Pottawatomie Airport & Flying Service, Inc. v. Winger

The opinion of the court was delivered by

Harvey, C. J.:

This is an action for damages to an airplane loaned by plaintiff to the appellant Winger to fly from Manhattan to Clay Center which plane was seriously damaged on the trip alleged to have resulted from the negligence of defendant. After the pleadings were filed the parties waived a trial by jury and the case was tried by the court resulting in a judgment for plaintiff. Defendant has appealed.

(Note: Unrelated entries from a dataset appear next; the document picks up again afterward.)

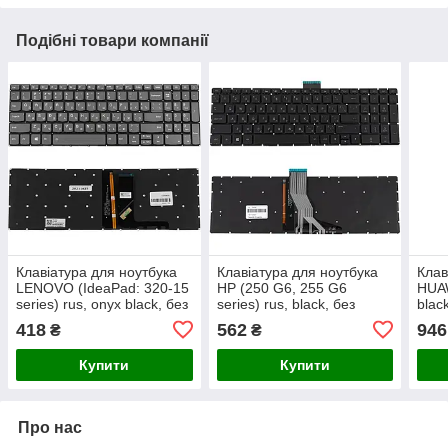
Подібні товари компанії
Клавіатура для ноутбука
Клавіатура для ноутбука
Клав
LENOVO (IdeaPad: 320-15
HP (250 G6, 255 G6
HUAW
series) rus, onyx black, без
series) rus, black, без
blac
фрейма, підсвічування
фрейма, підсвічування
підс
418
562
946
₴
₴
клавіш
клавіш
Купити
Купити
Про нас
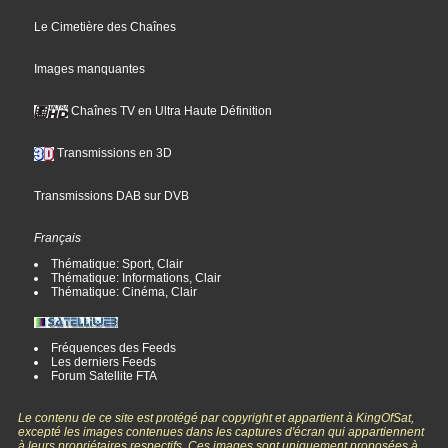
Le Cimetière des Chaînes
Images manquantes
Chaînes TV en Ultra Haute Définition
Transmissions en 3D
Transmissions DAB sur DVB
Français
Thématique: Sport, Clair
Thématique: Informations, Clair
Thématique: Cinéma, Clair
Fréquences des Feeds
Les derniers Feeds
Forum Satellite FTA
Le contenu de ce site est protégé par copyright et appartient à KingOfSat,
excepté les images contenues dans les captures d'écran qui appartiennent
à leurs propriétaires respectifs. Ces images sont uniquement proposées à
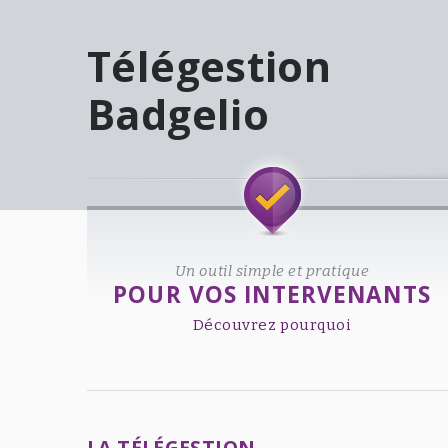
Télégestion
Badgelio
Welcome!
Un outil simple et pratique
POUR VOS INTERVENANTS
Découvrez pourquoi
LA TÉLÉGESTION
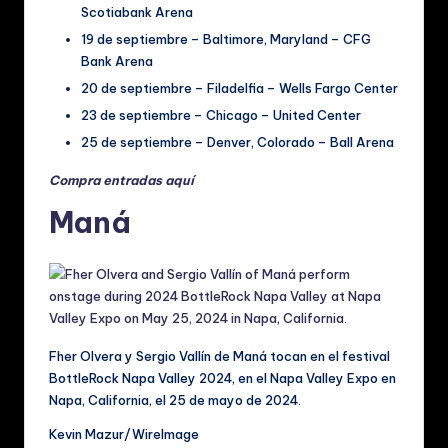
Scotiabank Arena
19 de septiembre – Baltimore, Maryland – CFG
Bank Arena
20 de septiembre – Filadelfia – Wells Fargo Center
23 de septiembre – Chicago – United Center
25 de septiembre – Denver, Colorado – Ball Arena
Compra entradas aquí
Maná
Fher Olvera y Sergio Vallín de Maná tocan en el festival
BottleRock Napa Valley 2024, en el Napa Valley Expo en
Napa, California, el 25 de mayo de 2024.
Kevin Mazur/WireImage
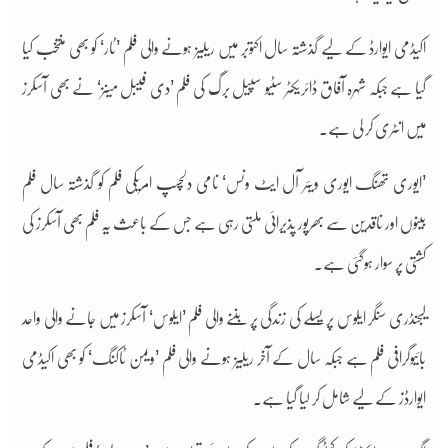
اکیڈمی ایوارڈ کے لیے گذشتہ سال اکتوبر میں ریلیز ہونے والی فلم ’ٹار‘ کو بھی منتخب کیا
گیا ہے جبکہ شہرہ آفاق ڈائریکٹر سٹیو سپیل برگ کی فلم ’دی فیبل مینز‘ نے بھی آسکرز
میں انٹری کر لی ہے۔
’ایوری تھنگ ایوری ویئر آل ایٹ ونس‘ نامی دلچسپ امریکی فلم کو گذشتہ سال فلم
بینوں اور ناقدین سے بھرپور پذیرائی ملتی رہی ہے جس کے باعث یہ فلم بھی آسکرز کی
کشتی پر سوار ہوگئی ہے۔
لیجنڈری سنگر ایلوس پریسلے کی زندگی پر بننے والی فلم ’ایلوس‘ آسکرز میں جانے والی واحد
بائیوگرافی فلم ہے جبکہ سال کے آخر ریلیز ہونے والی فلم ’ویمن ٹاکنگ‘ کو بھی اکیڈمی
ایوارڈز کے لیے شامل کر لیا گیا ہے۔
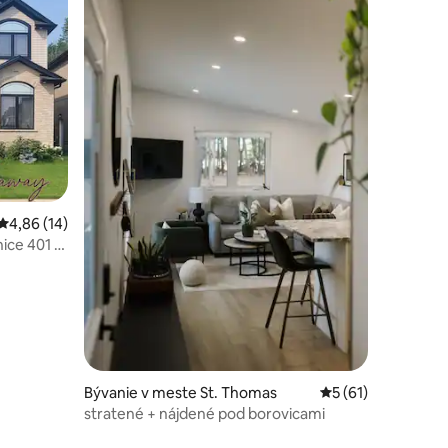
notení: 22
Priemerné ohodnotenie 4,86 z 5, počet hodnotení: 14
4,86 (14)
nice 401 a
Bývanie v meste St. Thomas
Priemerné ohodnot
5 (61)
stratené + nájdené pod borovicami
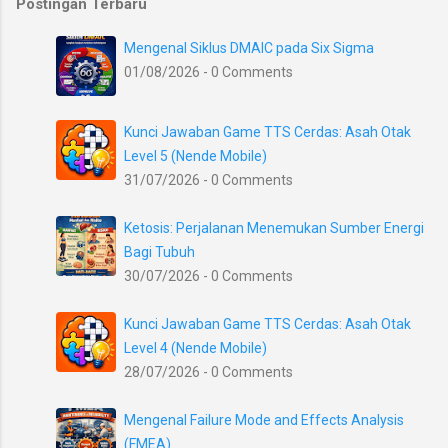
Postingan Terbaru
Mengenal Siklus DMAIC pada Six Sigma
01/08/2026 - 0 Comments
Kunci Jawaban Game TTS Cerdas: Asah Otak
Level 5 (Nende Mobile)
31/07/2026 - 0 Comments
Ketosis: Perjalanan Menemukan Sumber Energi
Bagi Tubuh
30/07/2026 - 0 Comments
Kunci Jawaban Game TTS Cerdas: Asah Otak
Level 4 (Nende Mobile)
28/07/2026 - 0 Comments
Mengenal Failure Mode and Effects Analysis
(FMEA)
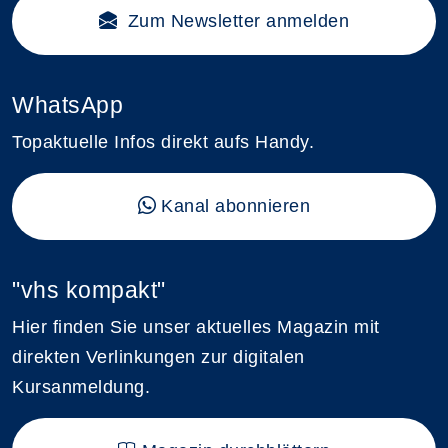
Zum Newsletter anmelden
WhatsApp
Topaktuelle Infos direkt aufs Handy.
Kanal abonnieren
"vhs kompakt"
Hier finden Sie unser aktuelles Magazin mit
direkten Verlinkungen zur digitalen
Kursanmeldung.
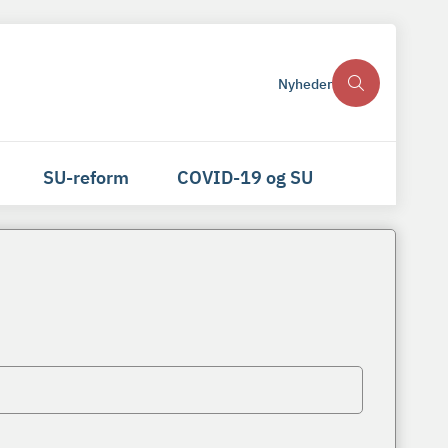
Nyheder
SU-reform
COVID-19 og SU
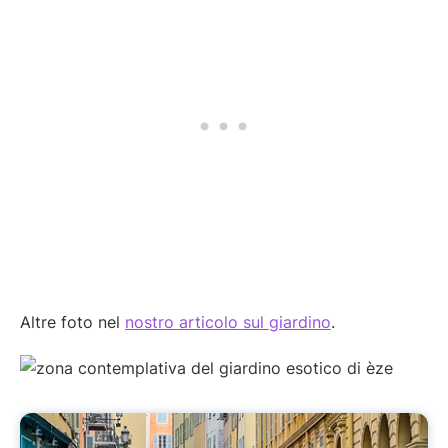
Altre foto nel
nostro articolo sul giardino
.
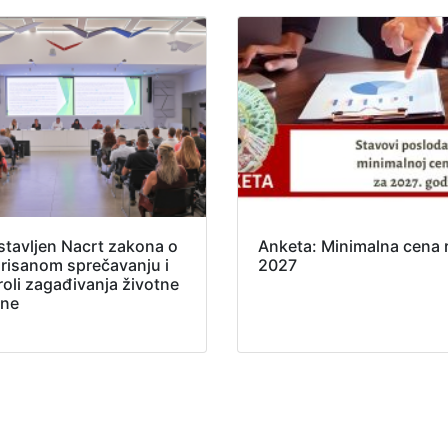
stavljen Nacrt zakona o
Anketa: Minimalna cena 
grisanom sprečavanju i
2027
roli zagađivanja životne
ine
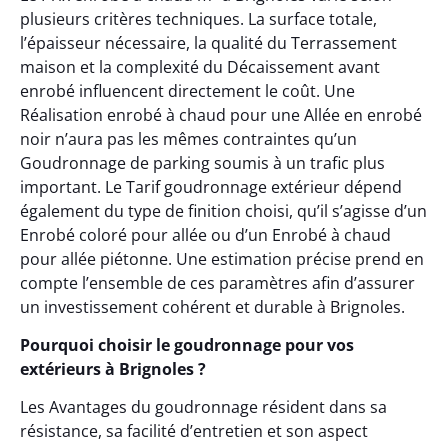
plusieurs critères techniques. La surface totale,
l’épaisseur nécessaire, la qualité du Terrassement
maison et la complexité du Décaissement avant
enrobé influencent directement le coût. Une
Réalisation enrobé à chaud pour une Allée en enrobé
noir n’aura pas les mêmes contraintes qu’un
Goudronnage de parking soumis à un trafic plus
important. Le Tarif goudronnage extérieur dépend
également du type de finition choisi, qu’il s’agisse d’un
Enrobé coloré pour allée ou d’un Enrobé à chaud
pour allée piétonne. Une estimation précise prend en
compte l’ensemble de ces paramètres afin d’assurer
un investissement cohérent et durable à Brignoles.
Pourquoi choisir le goudronnage pour vos
extérieurs à Brignoles ?
Les Avantages du goudronnage résident dans sa
résistance, sa facilité d’entretien et son aspect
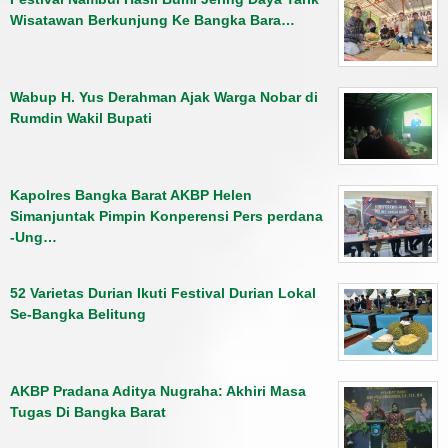
Wisatawan Berkunjung Ke Bangka Bara…
Wabup H. Yus Derahman Ajak Warga Nobar di
Rumdin Wakil Bupati
Kapolres Bangka Barat AKBP Helen
Simanjuntak Pimpin Konperensi Pers perdana
-Ung…
52 Varietas Durian Ikuti Festival Durian Lokal
Se-Bangka Belitung
AKBP Pradana Aditya Nugraha: Akhiri Masa
Tugas Di Bangka Barat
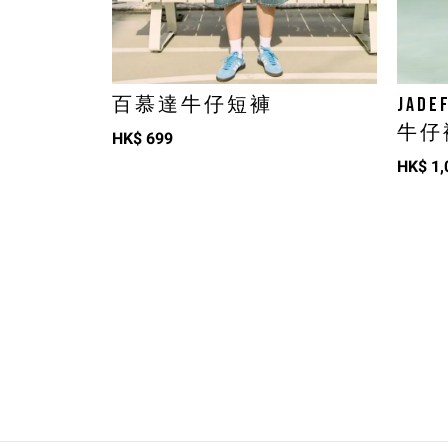
百慕達牛仔短褲
JADEF
牛仔
HK$
699
HK$
1,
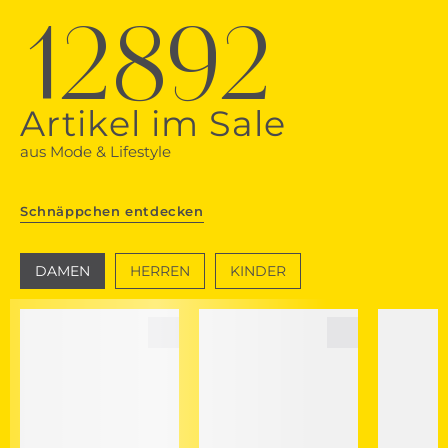
12892
Artikel im Sale
aus Mode & Lifestyle
Schnäppchen entdecken
DAMEN
HERREN
KINDER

After the evidence was in and briefs furnished and considered the court filed its memorandum opinion which tells the story of the case as follows:

“The evidence in this case discloses that on the 25th day of May, 1951, plaintiff was the owner and in possession, of a 1951 Piper-Pacer, MC7605K, Serial No. 20-420, 4-place, Lycoming, 125 horsepower engine.
“That on said day defendant, Marion Winger’s personal airplane was undergoing repairs at Woods Airport, Clay Center, Kansas. That said defendant was anxious to ascertain how the repair job on his said personal airplane was progressing; and on said day requested from plaintiff the use of its said *446Piper-Pacer 125 in order that defendant Winger could fly to Clay Center and look at his plane. That plaintiff, through its duly elected officer, Lloyd Henderson, did grant said permission to defendant as requested; that no contract of rental was entered into and no rental was to be charged, nor was charged.
“That defendant, Marion Winger, took the plaintiff’s airplane and flew to Clay Center, Kansas, from plaintiff’s airport on Plighway 24 and 40 east of Manhattan, Kansas. That defendant, Marion Winger, and William Hauserman, Jr., sat side by side behind dual controls in said airplane that a down wind landing was made at the Woods Airport in Clay Center, Kansas, and the plane was badly damaged.
“The court finds as follows:
“1. Defendant Winger was the bailee in this transaction.
“2. The bailment was for the sole benefit of the bailee.
“3. Defendant Winger was a minor under the age of 21 years, to-wit: of the age of 20 years, 8 months, and 2 days, and was unmarried, on the 25th day of May, 1951, the date the airplane was damaged.
“4. The airplane, subject of the bailment, was returned to plaintiff in a damaged condition.
“5. Defendant Winger was negligent, in fact, the evidence discloses he failed to exercise ordinary care and diligence under tire circumstances, notwithstanding the fact he was charged with the exercise of a high degree of care.
“6. Plaintiff had good reasons to believe defendant capable of contracting and was misled by defendant Winger’s implied misrepresentations as to his age, and from his having engaged in business and handled his business affairs as an adult.
“7. The bailment contract cannot be disaffirmed by defendant Winger as the defense of infancy is not here available.
“8. The airplane was damaged to the extent of $3,900.00.
“9. Plaintiff should have judgment against defendant Winger for $3,900.00 and for the costs of this action.”

A journal entry in harmony with this opinion was filed in which the court rendered judgment for plaintiff for $3,900.00 and costs of the action. The defendant Winger filed a motion for a new trial on the grounds: (1) Erroneous rulings or instructions (sic) of the court; (2) that the verdict (sic), report (sic) or decision is in whole or in part contrary to the evidence. This motion was duly considered by the court and overruled.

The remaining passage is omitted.